Although a decade have passed after the first emerged hypothesis (Shin et al. 2017), the studies on the effect of epidural anesthesia on overall survival of patients or the recurrence of cancer with gastric cancer is still presenting conflicting results on the hypothesis (Wang et al. 2016; Shin et al. 2017; Wang et al. 2019).

In another study, authors dealt with muscle relaxants which are widely used in the induction and maintenance of anesthesia management accepted as adjunctive drug in anesthesia management. They stated that there is little research on the effect of muscle relaxants on tumor metastasis (Jiang et al. 2017). They searched the impact of muscle relaxants on breast cancer metastasis in 2016. Interestingly, they reported that rocuronium bromide promoted breast cancer cell growth, migration, and invasion, but vecuronium bromide did not (Jiang et al. 2016). So, they planned to investigate the effects of muscle relaxants on gastric cells in in vitro conditions, and they stated that Rb is a stimulant of gastric cancer cell growth, migration, and invasion in vitro. They suggested to use vecuronium bromide and cisatracurium besilate in gastric cancer surgery (Jiang et al. 2017).

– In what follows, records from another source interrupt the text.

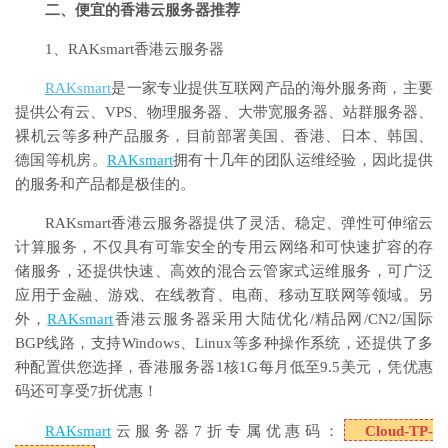
二、便宜的香港云服务器推荐
1、RAKsmart香港云服务器
RAKsmart
是一家专业提供互联网产品的海外服务商，主要
提供公有云、VPS、物理服务器、大带宽服务器、站群服务器、
裸机云等多种产品服务，目前部署美国、香港、日本、韩国、
德国等机房。
RAKsmart
拥有十几年的团队运维经验，因此提供
的服务和产品都是极佳的。
RAKsmart香港云服务器提供了灵活、稳定、弹性可伸缩云
计算服务，不仅具有可靠安全的专用云网络和可快速扩容的存
储服务，还提供快速、高效的混合云管家式运维服务，可广泛
应用于金融、游戏、在线教育、电商、移动互联网等领域。另
外，
RAKsmart
香港云服务器采用大陆优化/精品网/CN2/国际
BGP线路，支持Windows、Linux等多种操作系统，还提供了多
种配置供您选择，香港服务器1核1G每月低至9.5美元，凭优惠
码还可享受7折优惠！
RAKsmart
云服务器7折专属优惠码：
Cloud-TP-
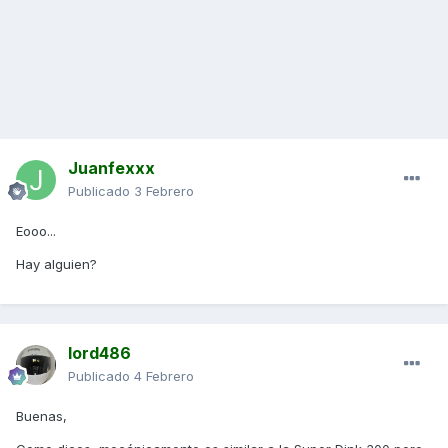
Juanfexxx
Publicado
3 Febrero
Eooo...
Hay alguien?
lord486
Publicado
4 Febrero
Buenas,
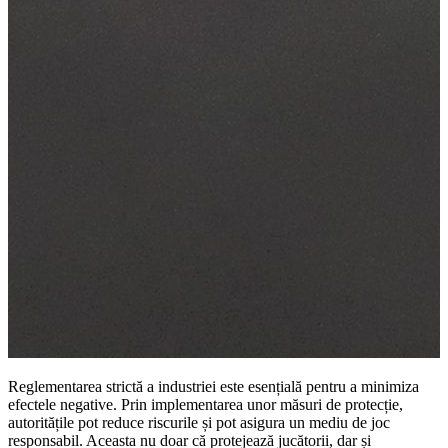
Reglementarea strictă a industriei este esențială pentru a minimiza
efectele negative. Prin implementarea unor măsuri de protecție,
autoritățile pot reduce riscurile și pot asigura un mediu de joc
responsabil. Aceasta nu doar că protejează jucătorii, dar și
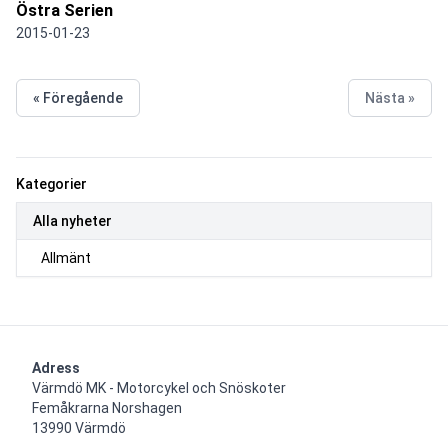
Östra Serien
2015-01-23
« Föregående
Nästa »
Kategorier
Alla nyheter
Allmänt
Adress
Värmdö MK - Motorcykel och Snöskoter

Femåkrarna Norshagen

13990 Värmdö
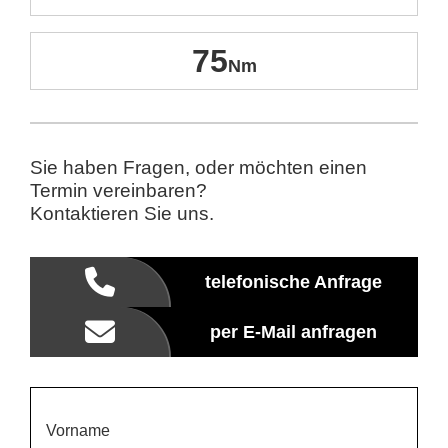
75
Sie haben Fragen, oder möchten einen
Termin vereinbaren?
Kontaktieren Sie uns.
telefonische Anfrage
per E-Mail anfragen
Vorname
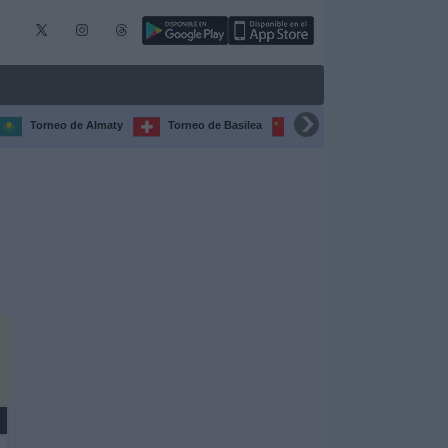
Torneo de Almaty
Torneo de Basilea
Torneo de Chengdú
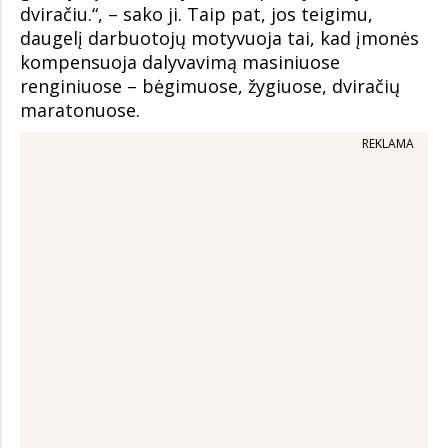
dviračiu.“, – sako ji. Taip pat, jos teigimu,
daugelį darbuotojų motyvuoja tai, kad įmonės
kompensuoja dalyvavimą masiniuose
renginiuose – bėgimuose, žygiuose, dviračių
maratonuose.
REKLAMA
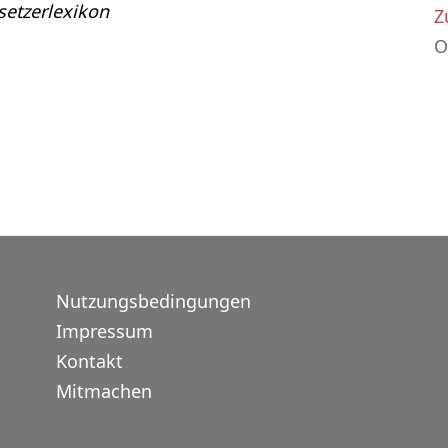
etzerlexikon
Z
O
Nutzungsbedingungen
Impressum
Kontakt
Mitmachen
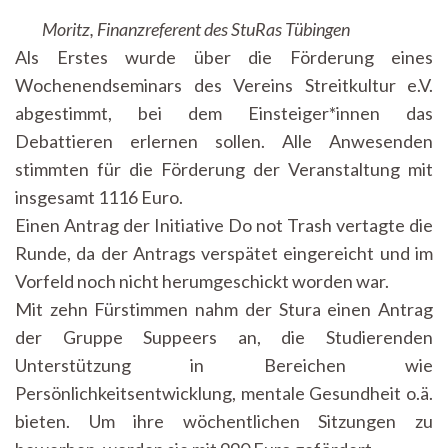
Moritz, Finanzreferent des StuRas Tübingen
Als Erstes wurde über die Förderung eines
Wochenendseminars des Vereins Streitkultur e.V.
abgestimmt, bei dem Einsteiger*innen das
Debattieren erlernen sollen. Alle Anwesenden
stimmten für die Förderung der Veranstaltung mit
insgesamt 1116 Euro.
Einen Antrag der Initiative Do not Trash vertagte die
Runde, da der Antrags verspätet eingereicht und im
Vorfeld noch nicht herumgeschickt worden war.
Mit zehn Fürstimmen nahm der Stura einen Antrag
der Gruppe Suppeers an, die Studierenden
Unterstützung in Bereichen wie
Persönlichkeitsentwicklung, mentale Gesundheit o.ä.
bieten. Um ihre wöchentlichen Sitzungen zu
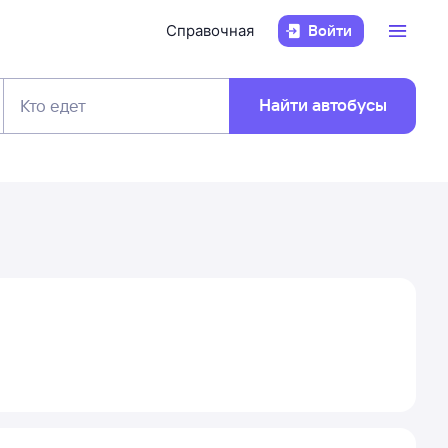
Справочная
Войти
Найти автобусы
Кто едет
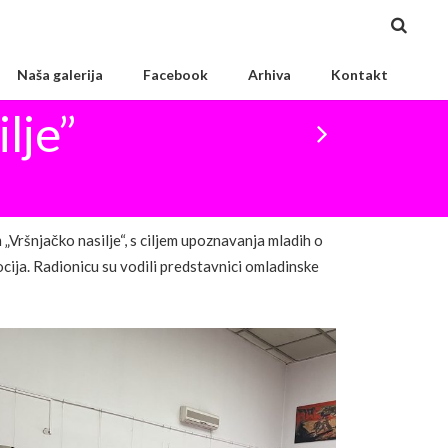
Naša galerija
Facebook
Arhiva
Kontakt
lje”
„Vršnjačko nasilje“, s ciljem upoznavanja mladih o
ocija. Radionicu su vodili predstavnici omladinske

Not only anesthetic/analgesic agents and muscle relaxants but also local anesthetics (Liu et al. 2020; Cata 2018) and labetalol and nonselective β-adrenergic antagonists (Shin et al. 2017) may effect the cancer cells. Lidocaine, the local anesthetic that can be applied intravenously, does not always have the most potent anticancer effect in in vitro studies. But authors suggest to develop a new intravenous local anesthetic with high anticancer potency with low toxicity (Liu et al. 2020). Interestingly, authors stated that labetalol and nonselective β-adrenergic antagonists were associated with greater mortality after gastrectomy (Shin et al. 2017).

In addition to all these, performing gastric surgery by laparotomy versus laparoscopic surgery is an other important factor for survival. Laparoscopic surgery induces less surgical stress and decreases the inflammatory response when compared with laparotomy (Oh et al. 2019).

Limitation of this study was all clinical studies evaluated in this narrative review were retrospective.